The premise was tested that the additional genetic gain was achieved in the overall breeding objective in a pig breeding program using genomic selection (GS) compared to a conventional breeding program, however, some traits achieved larger gain than other traits. GS scenarios based on different reference population sizes were evaluated. The scenarios were compared using a deterministic simulation model to predict genetic gain in scenarios with and without using genomic information as an additional information source. All scenarios were compared based on selection accuracy and predicted genetic gain per round of selection for objective traits in both sire and dam lines. The results showed that GS scenarios increased overall response in the breeding objectives by 9% to 56% and 3.5% to 27% in the dam and sire lines, respectively. The difference in response resulted from differences in the size of the reference population. Although all traits achieved higher selection accuracy in GS, traits with limited phenotypic information at the time of selection or with low heritability, such as sow longevity, number of piglets born alive, pre- and post-weaning survival, as well as meat and carcass quality traits achieved the largest additional response. This additional response came at the expense of smaller responses for traits that are easy to measure, such as back fat and average daily gain in GS compared to the conventional breeding program. Sow longevity and drip loss percentage did not change in a favourable direction in GS with a reference population of 500 pigs. With a reference population of 1000 pigs or onwards, sow longevity and drip loss percentage began to change in a favourable direction. Despite the smaller responses for average daily gain and back fat thickness in GS, the overall breeding objective achieved additional gain in GS.

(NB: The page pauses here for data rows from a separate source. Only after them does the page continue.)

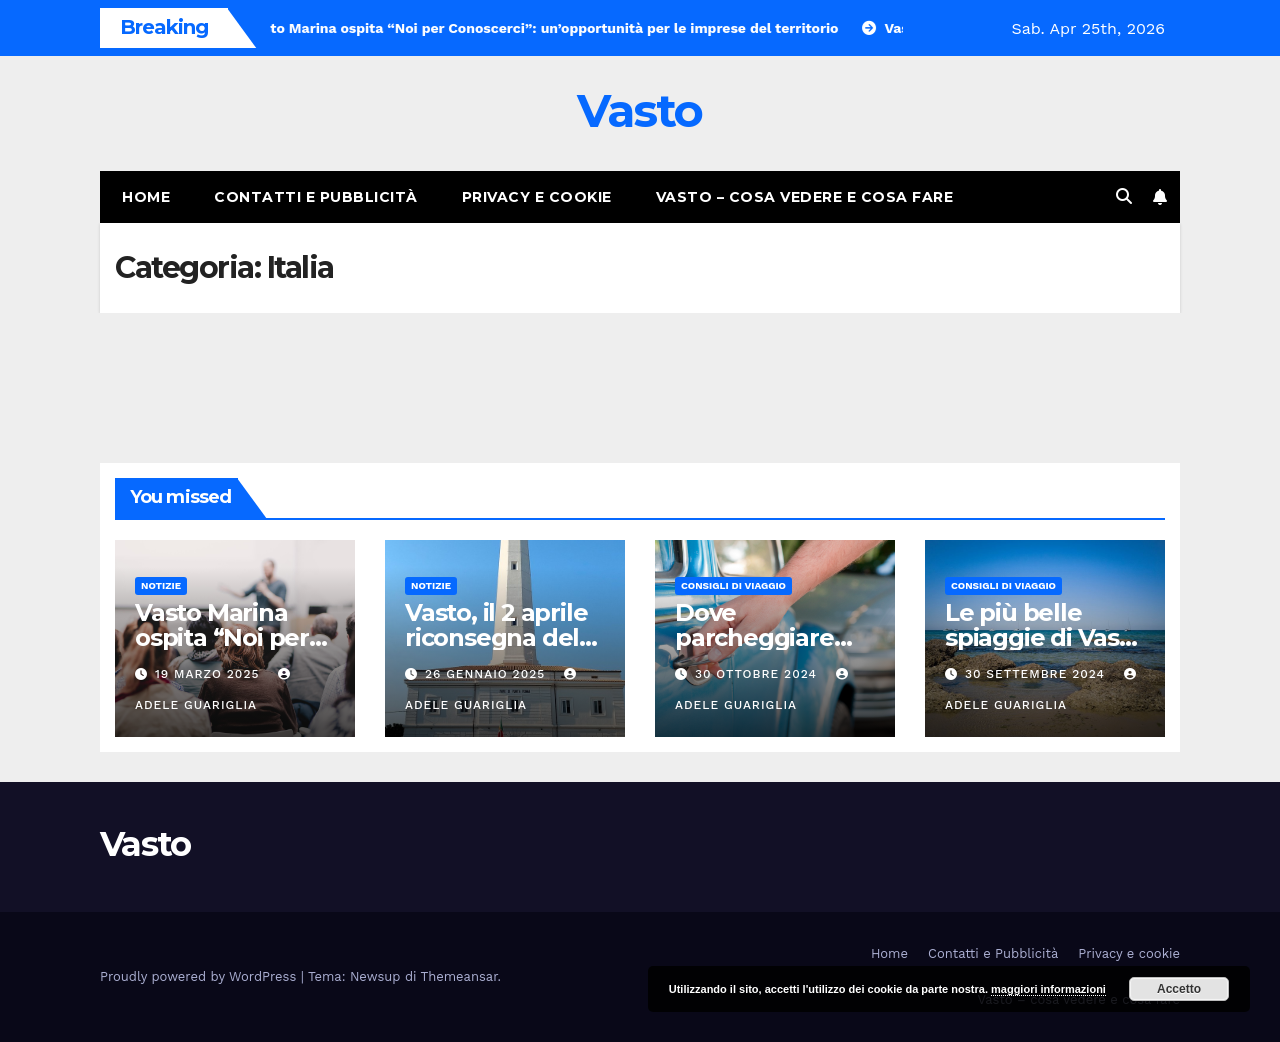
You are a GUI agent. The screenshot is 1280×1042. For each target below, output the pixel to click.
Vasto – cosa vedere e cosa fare (805, 197)
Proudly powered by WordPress (200, 976)
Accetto (1179, 989)
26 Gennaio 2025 (487, 674)
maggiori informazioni (1048, 989)
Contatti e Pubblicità (316, 197)
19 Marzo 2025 (209, 674)
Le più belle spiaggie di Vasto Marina (1044, 637)
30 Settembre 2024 (1037, 674)
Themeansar (459, 976)
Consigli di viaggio (733, 585)
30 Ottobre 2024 (758, 674)
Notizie (161, 585)
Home (146, 197)
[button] (1124, 196)
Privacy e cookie (537, 197)
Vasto (640, 110)
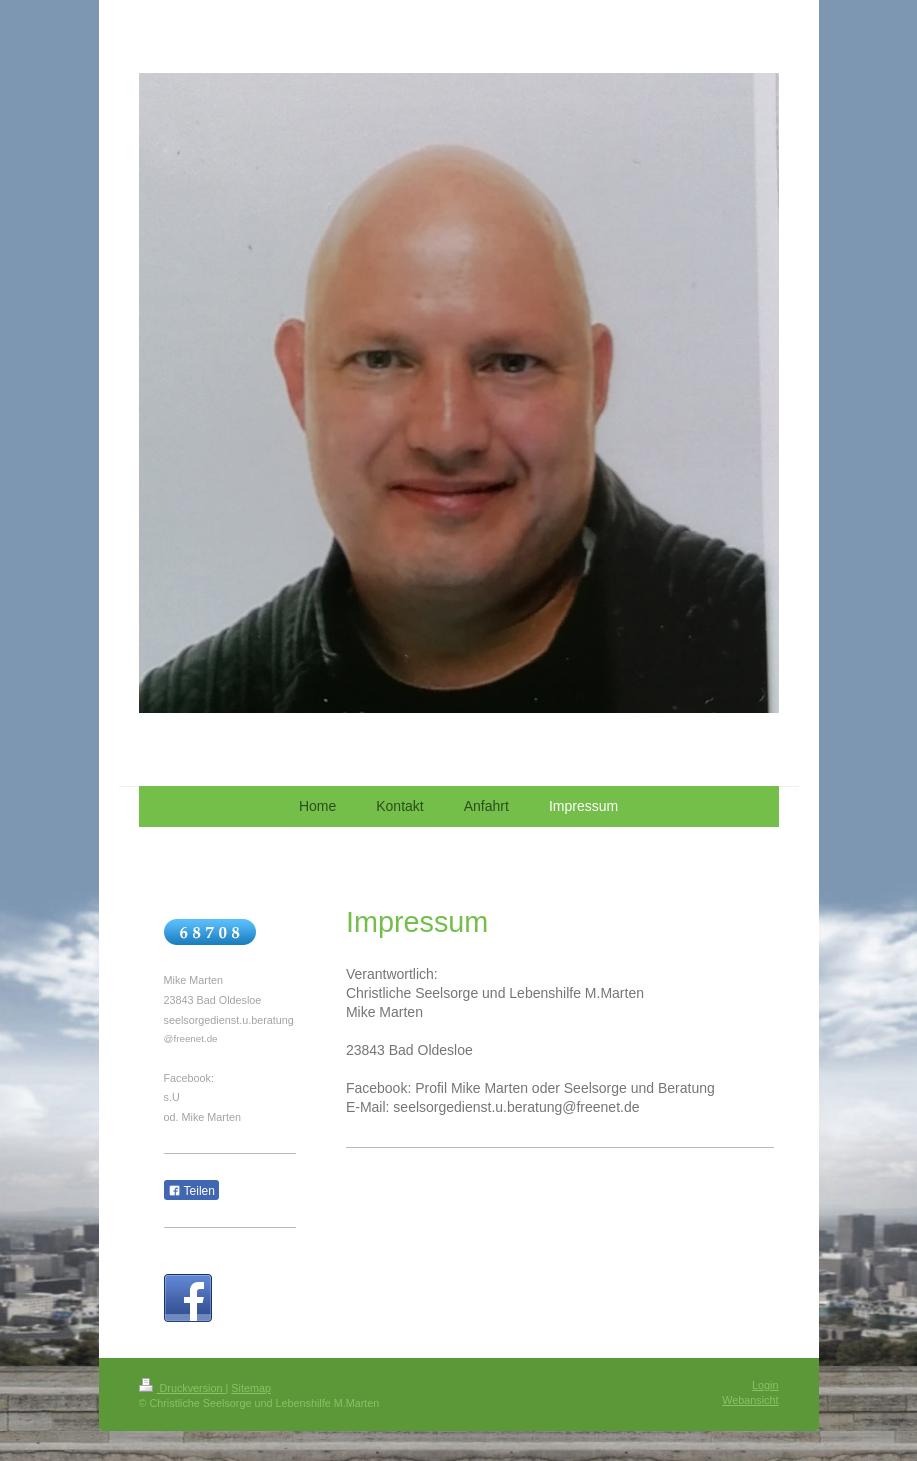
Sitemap (251, 1388)
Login (765, 1385)
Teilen (191, 1191)
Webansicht (750, 1400)
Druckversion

The responses to genomic selection in breeding programs for growing pigs were predicted using a selection index approach. Genomic selection increased overall predicted response by 2.6 (500 reference population) to 27.8% (5000 reference population) for a breeding objective consisting of backfat thickness (BFT), average daily gain (ADG), post-weaning survival (PWS) and feed conversion ratio (FCR) in growing pigs . Predicted response in PWS increased by 147% with genomic selection (5000 reference population) at the expense of the other traits like BFT, ADG, and FCR which had 14.5, 1.6, and 2.8% less genetic gain compared to the response in a conventional breeding program without genomic selection. The higher loss in genetic gain for BFT was due to a stronger genetic correlation with FCR in comparison to ADG. The predicted additional responses in the breeding objective is a guideline for the implementation of genomic selection in pig breeding programs.